In an edict of 1902 she did, though, eventually ban foot-binding. Protestant missionaries, some of them women, had been railing against female infanticide ever since the 1850s. Chinese reformers had anticipated them; so had the Catholic missions. But the Protestants, often American, were more numerous and better at organising; and while both infanticide and arranged marriages drew their fire, it was foot-binding which concentrated it. The first of many anti-foot-binding societies had been formed in the treaty port of Xiamen in 1874. As of 1895 a high-profile ‘Natural Foot Society’ based in Shanghai lobbied hard for official action. Reform-minded activists took up the cry and duly persuaded the dowager empress – who as an unbound Manchu probably disapproved of the custom anyway – to ban it. Christian schools, which unlike Confucian academies and local crammers had been ad
mitting girls since a Miss Aldersley opened the first in Ningbo shortly after the Opium War, generally made admission dependent on the pupils’ feet being unbound. But the link thus established between big feet and a foreign education seems to have cut both ways, for as late as 1909 ‘only around 13,000 girls were enrolled in schools [all run by missions] in the whole of China, and a few hundred more overseas’.1
Despite the efforts of missionaries, of social mavericks such as the Taipings and a few pioneering reformers who had been exposed to Western thought, dramatic change had to await all those wars and revolutions. When mobilising the masses, it helped to magnify them by including women; realising the nation’s potential meant extending educational opportunity to everyone, regardless of gender; discipline, deprivation and the other burdens of resurgence must also be shared. Yet nowhere in the world would so many emerge from such abject inconsequence, or overcome such hobbling handicaps, as the women of China in the twentieth century.

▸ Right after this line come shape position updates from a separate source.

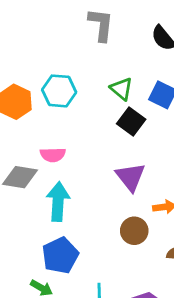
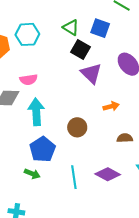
purple triangle: (131, 177) -> (91, 73), moved
brown circle: (134, 231) -> (77, 127), moved

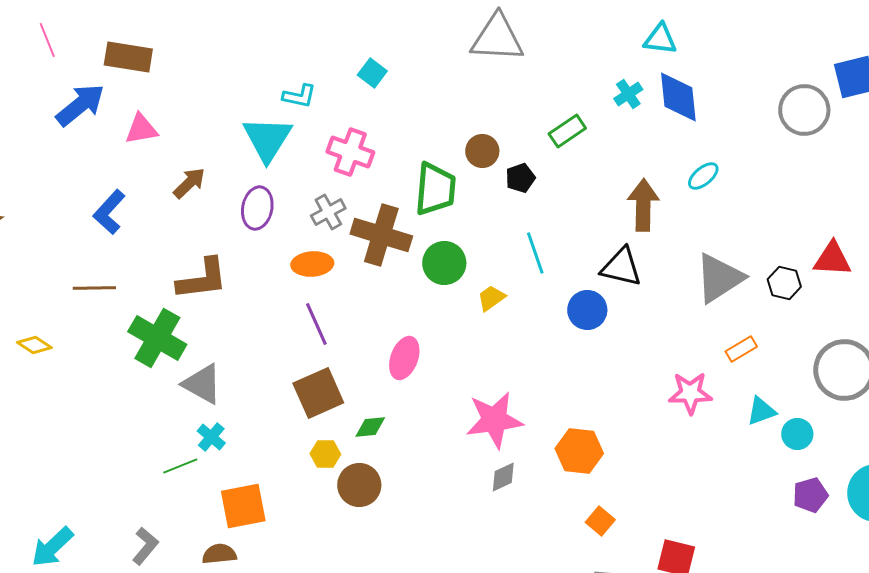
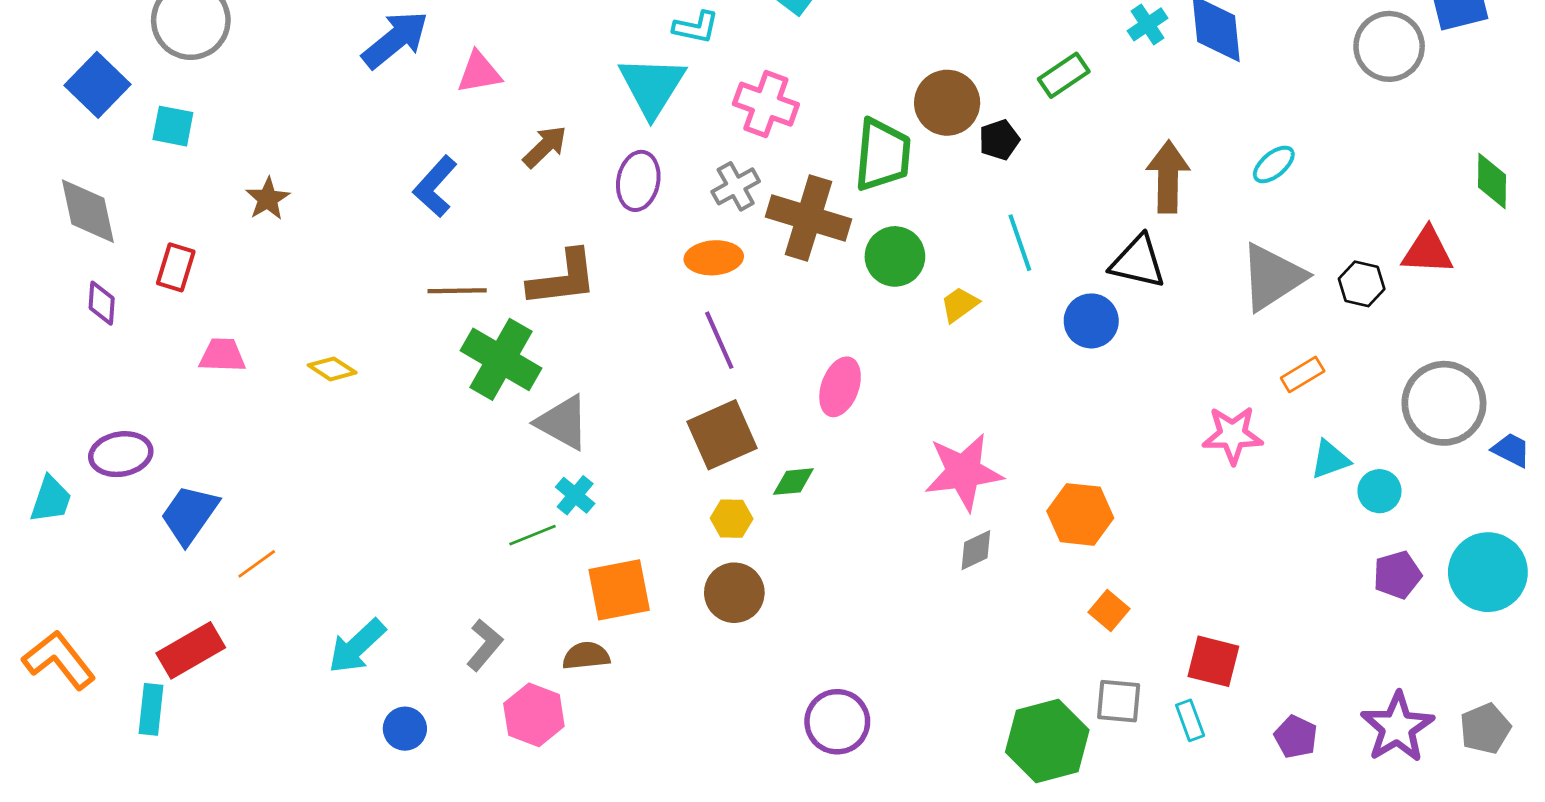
brown circle: (482, 151) -> (947, 103), size x1.4
cyan ellipse: (703, 176) -> (1274, 164), moved
brown line: (94, 288) -> (457, 291), moved
brown circle: (359, 485) -> (734, 593), moved

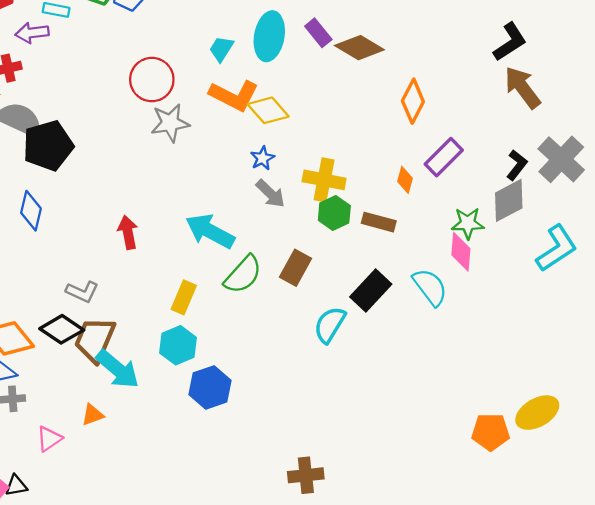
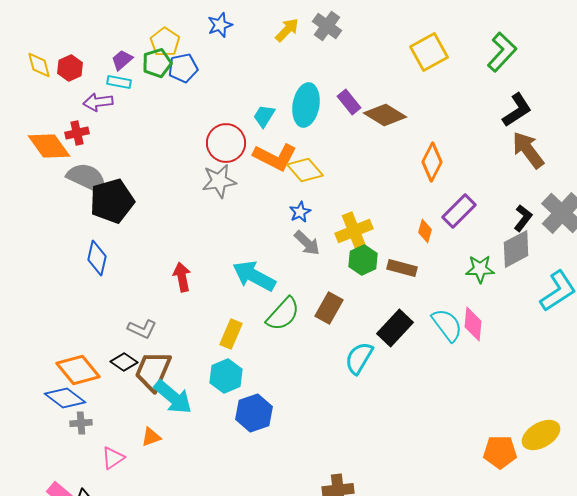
red circle: (152, 80) -> (226, 143), moved
yellow cross: (324, 180) -> (354, 231), turned -33
pink diamond: (461, 252) -> (473, 324), moved
black diamond: (62, 329) -> (124, 362), size x0.7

Another theme, common to many reform programmes and also designed to equalise opportunity, concerned the Chinese language in both its spoken and written form. The matter was of the essence. What distinguished China’s ruling elite and preserved its monopoly of office was familiarity with a demanding body of literature written in a refined and archaic medium (called wenyan). Government was conducted exclusively in this medium, as was scholarship and literary composition. The examination system with its formulaic ‘eight-legged’ essays was designed to assess not a candidate’s intelligence or ability but his mastery of this higher culture and his moral eligibility to be inducted into it. It has been estimated that male literacy in late Qing times was as high as 30–45 per cent (and female as low as 2–10 per cent), but for the most part this was literacy of a different kind, informal and basic in that it embraced the limited number of written characters needed to express vernacular speech. It afforded little understanding of the classical language and less of the ancient texts that gave that language its rich resonances and satisfying allusions. Popular works had long been written in the vernacular, including famous novels such as The Dream of the Red Chamber (or Story of the Stone) in the eighteenth century; but all that pertained to higher culture and government, the essence of Chinese identity, was beyond the reach of the majority of Chinese.